I tend to ask this question at the project stakeholder UX Workshop day we hold for every new customer of ours. Usually we gather 10 or more key people together to help us discover more about our new customer, but more often than not, I tend to find we aren’t the only ones learning on that day.

Stakeholder attendees are usually made up of a broad range of staff members from many different departments in the business. All have a vested interest in the digital project, but they tend to have slightly different opinions on their customers. Often these key members of staff have worked there for a number of years (though in stark contrast we also meet a lot of people that are new to the company, often brought in to bring new life to the new digital project). It might be that these staff members are heavily involved online, but don’t have any physical contact with their customers at all. Alternatively we might discover staff members who aren’t involved in the day to day dealings of the online side of the business at all, yet they deal with non-digital customers every day.

Whatever their background, the question we ask them about their customers always provokes a great deal of debate and a vast amount of output.
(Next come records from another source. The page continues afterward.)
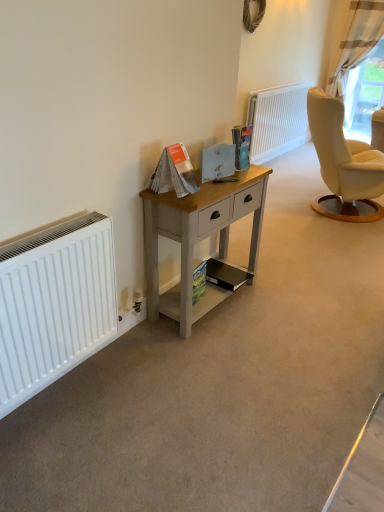 Question: Is white matte radiator at upper center, which is counted as the second radiator, starting from the left, turned away from white textured curtain at upper right?

Choices:
 (A) yes
 (B) no

Answer: (B)

Question: Considering the relative sizes of white matte radiator at upper center, which is counted as the second radiator, starting from the left, and white textured curtain at upper right in the image provided, is white matte radiator at upper center, which is counted as the second radiator, starting from the left, taller than white textured curtain at upper right?

Choices:
 (A) no
 (B) yes

Answer: (A)

Question: Would you say white textured curtain at upper right is part of white matte radiator at upper center, which ranks as the second radiator in bottom-to-top order,'s contents?

Choices:
 (A) no
 (B) yes

Answer: (A)

Question: Is white matte radiator at upper center, which is the second radiator in front-to-back order, bigger than white textured curtain at upper right?

Choices:
 (A) no
 (B) yes

Answer: (A)

Question: Is white matte radiator at upper center, which is counted as the second radiator, starting from the left, behind white textured curtain at upper right?

Choices:
 (A) yes
 (B) no

Answer: (B)

Question: In the image, is white matte radiator at upper center, which appears as the first radiator when viewed from the top, positioned in front of or behind matte black magazine at lower center, which is the 4th magazine from top to bottom?

Choices:
 (A) front
 (B) behind

Answer: (B)

Question: Looking at the image, does white matte radiator at upper center, which is the second radiator in front-to-back order, seem bigger or smaller compared to matte black magazine at lower center, which ranks as the 2th magazine in bottom-to-top order?

Choices:
 (A) big
 (B) small

Answer: (A)

Question: Is white matte radiator at upper center, which is counted as the second radiator, starting from the left, inside the boundaries of matte black magazine at lower center, which ranks as the 2th magazine in bottom-to-top order, or outside?

Choices:
 (A) inside
 (B) outside

Answer: (B)

Question: Considering the positions of white matte radiator at upper center, which is counted as the first radiator, starting from the back, and matte black magazine at lower center, which ranks as the 2th magazine in bottom-to-top order, in the image, is white matte radiator at upper center, which is counted as the first radiator, starting from the back, taller or shorter than matte black magazine at lower center, which ranks as the 2th magazine in bottom-to-top order,?

Choices:
 (A) tall
 (B) short

Answer: (A)

Question: Is point (236, 284) positioned closer to the camera than point (241, 158)?

Choices:
 (A) closer
 (B) farther

Answer: (B)

Question: From the image's perspective, is matte black magazine at lower center, which ranks as the 2th magazine in bottom-to-top order, positioned above or below matte paper magazine at center, which is the first magazine from top to bottom?

Choices:
 (A) below
 (B) above

Answer: (A)

Question: Is matte black magazine at lower center, which ranks as the 2th magazine in bottom-to-top order, to the left or to the right of matte paper magazine at center, the 5th magazine when ordered from bottom to top, in the image?

Choices:
 (A) left
 (B) right

Answer: (A)

Question: Do you think matte black magazine at lower center, which ranks as the 2th magazine in bottom-to-top order, is within matte paper magazine at center, the 5th magazine when ordered from bottom to top, or outside of it?

Choices:
 (A) inside
 (B) outside

Answer: (B)

Question: Considering the positions of point (226, 279) and point (206, 158), is point (226, 279) closer or farther from the camera than point (206, 158)?

Choices:
 (A) farther
 (B) closer

Answer: (A)

Question: In the image, is matte black magazine at lower center, which ranks as the 2th magazine in bottom-to-top order, positioned in front of or behind matte blue card at center, which is counted as the second magazine, starting from the top?

Choices:
 (A) front
 (B) behind

Answer: (B) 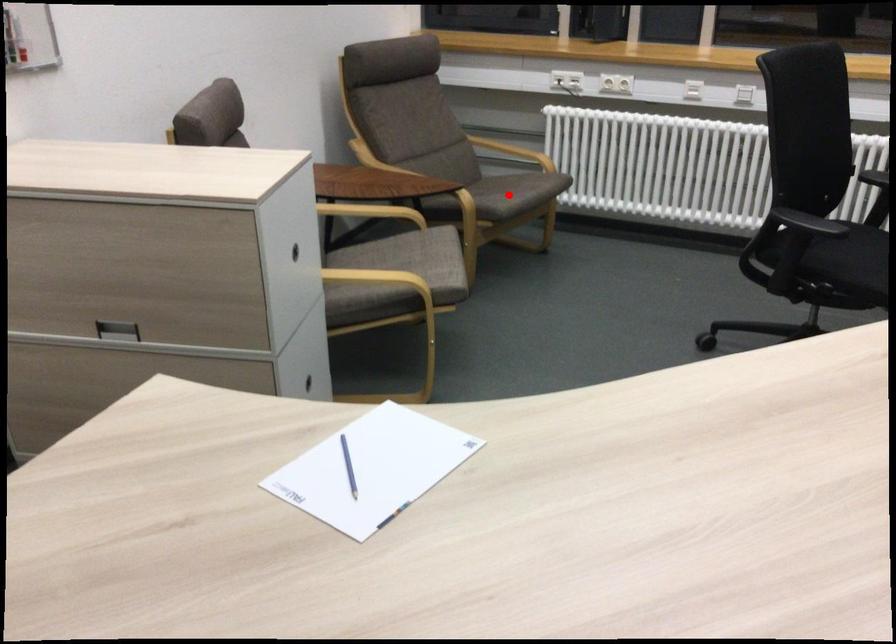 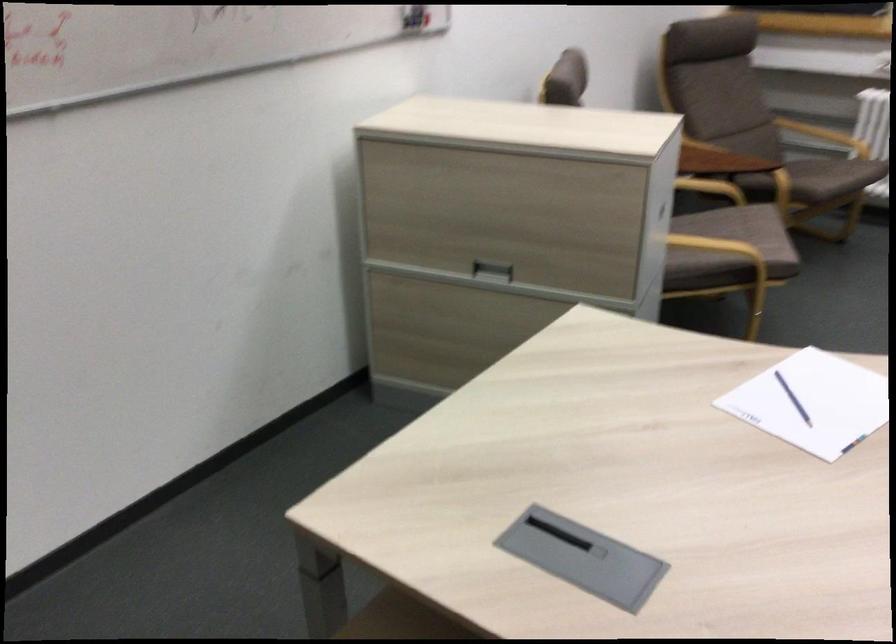 In the second image, find the point that corresponds to the highlighted location in the first image.

(831, 176) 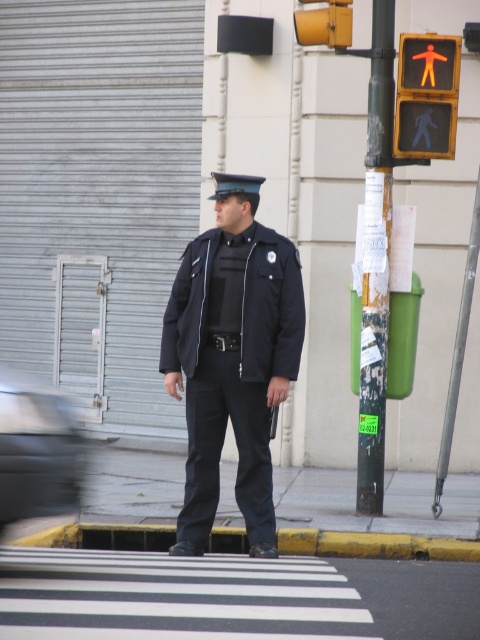 You are a delivery person standing at the camera position. You need to deliver a package to the point marked at coordinates point [409,106]. Can you reach it without moving past the traffic signal pole with the red pedestrian light?

The point [409,106] is 9.34 meters away from the camera, so you can reach it without moving past the traffic signal pole with the red pedestrian light.

You are a pedestrian waiting at the crosswalk. You see the matte black uniform at center and the yellow matte traffic light at upper center. Which object is closer to your left side?

The matte black uniform at center is positioned on the left side of yellow matte traffic light at upper center, so the matte black uniform at center is closer to your left side.

You are a delivery person who needs to cross the street at the pedestrian crossing. There is a point marked at coordinates point (427, 96). What object is located at that point?

The point (427, 96) is on the orange plastic pedestrian signal at upper right. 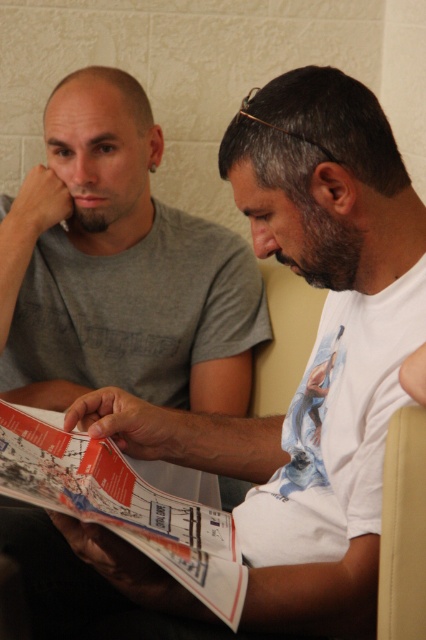 Does printed paper magazine at center appear on the right side of beige fabric armchair at right?

No, printed paper magazine at center is not to the right of beige fabric armchair at right.

Is printed paper magazine at center positioned in front of beige fabric armchair at right?

That is False.

Between point (60, 467) and point (394, 516), which one is positioned behind?

The point (60, 467) is more distant.

Where is `printed paper magazine at center`? The width and height of the screenshot is (426, 640). printed paper magazine at center is located at coordinates (121, 504). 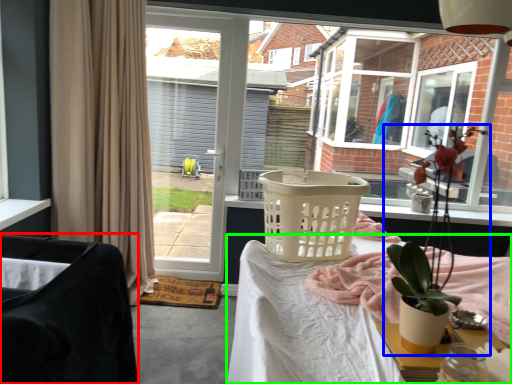 Question: Which object is positioned closest to chair (highlighted by a red box)? Select from houseplant (highlighted by a blue box) and desk (highlighted by a green box).

Choices:
 (A) houseplant
 (B) desk

Answer: (B) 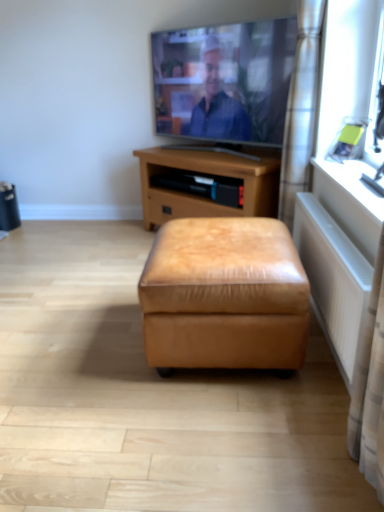 Question: Is brown leather ottoman at center placed right next to tan leather ottoman at center?

Choices:
 (A) yes
 (B) no

Answer: (B)

Question: From the image's perspective, is brown leather ottoman at center located above tan leather ottoman at center?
You’ll have more than one type of customer

Everyone has a good idea who their average customer is, yet when you discuss it in a group environment you’d be surprised at how diverse Mr or Mrs Average customer can really be.

In reality, most organisations have more than one type of customer. Some have 5, some have 10 and some think they have over 20. This is where it becomes a real eye-opener for everyone involved when we ask them to help us create a persona set for their organisation.

At first, most stakeholders aren’t even aware what a persona is. Some will have heard the term mentioned before, but nobody really realises how useful they can be. For our customers, it soon becomes apparent how important they are. For us at Leighton, we consider them a vital part of any digital project.

Essentially, a persona set should be a true representation of all audience members that will use a website. It should cover off all the major user groups who will view the site and will therefore usually be made up of a range of external customers or suppliers and internal employees or volunteers.

An accurately completed persona set follows some in-depth research, both with the stakeholders present at the UX Workshop, but also with other members of staff within the business in the days and weeks following the kick-off session. Together we identify all key audience groups that make up the employees, customers and clients. We also use these sessions to identify any additional fringe audience segments, such as journalists, who might be after specific information from the website. We use research sessions with key staff, along with analytical data analysis, will enable us to identify any gaps and ensure we create a full spectrum of user personas for our customer.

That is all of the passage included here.